For many, the car is the ultimate vehicle of freedom. Depending on someone else to get us where we need to go is a giant pain. It involves making well-timed arrangements with people, working around schedules with kids and, most important, takes away from the personal space we find in our own little metallic bubble.

However, it is this notion of mechanized isolation that drove the Central New Hampshire Regional Planning Commission to initiate the Program for Alternative Transportation and Health, otherwise known as PATH.

PATH provides people who live or work in Concord and the surrounding area with the information and resources they need to find alternative ways of getting to and from work. This includes carpooling and using public transit, as well as encouraging people to choose biking or walking to work.

The organization works directly with the Department of Transportation's Ride Share program to give members access to a database of roughly 1,600 people who are looking to carpool or who can provide a ride for other members. With this collaboration, PATH is hoping to instill a heightened sense of community by linking people together under the common goals of reducing traffic, carbon dioxide emissions and the amount people spend on gas.

The program is offered at no cost, and members enjoy the benefits as little or as much as they choose. There are no obligations or fine print.

PATH also provides members with incentives to practice alternative modes of transportation. I sat down with Nicholas Coate, public outreach coordinator of CNHRPC, and he covered some of these benefits.

“Every month, we ask our members to send us an e-mail letting us know if they carpooled, rode a bike or took the bus to work 10 times or more in a month,” said Coate. “Their names are placed in a drawing for various gift cards to local businesses that we work with directly, such as S&W Sports and Goodales bike shop.”

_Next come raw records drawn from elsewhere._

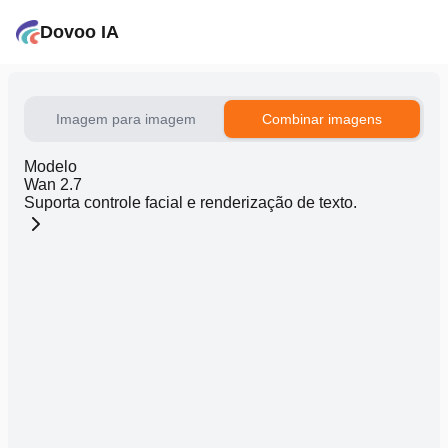
Dovoo IA
Imagem para imagem
Combinar imagens
Modelo
Wan 2.7
Suporta controle facial e renderização de texto.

The program is just ending its first year and thus far has been funded by Concord 20/20, a citizen involvement group with goals of supporting local community-based projects such as PATH. With this partnership, PATH hopes to encourage people to take advantage of the public transportation system, build new working relationships and build a foundation for a better quality of life.

The program's main benefit and what separates it from the Ride Share program is its “guaranteed ride home” system. This system, offered through a partnership with Enterprise, gives members a discounted rate on rental cars in case they are without a ride home – that's peace of mind if an emergency should arise.

With gas prices fluctuating and the average family spending about $9,000 a year to keep their cars running, finding the solutions are just as simple as knowing where to look.

PATH aims to open the door for the residents of central New Hampshire to realize these options aren't as impossible as they may seem. Coate believes that the reward in the end is well worth the cost: “Fewer cars on the road means fewer carbon dioxide emissions, less congested traffic and better air quality. If people are riding their bike or walking to work, they're getting exercise and improving their own health. We can't be all things to all people, but if they know the options are out there then we've done our job.”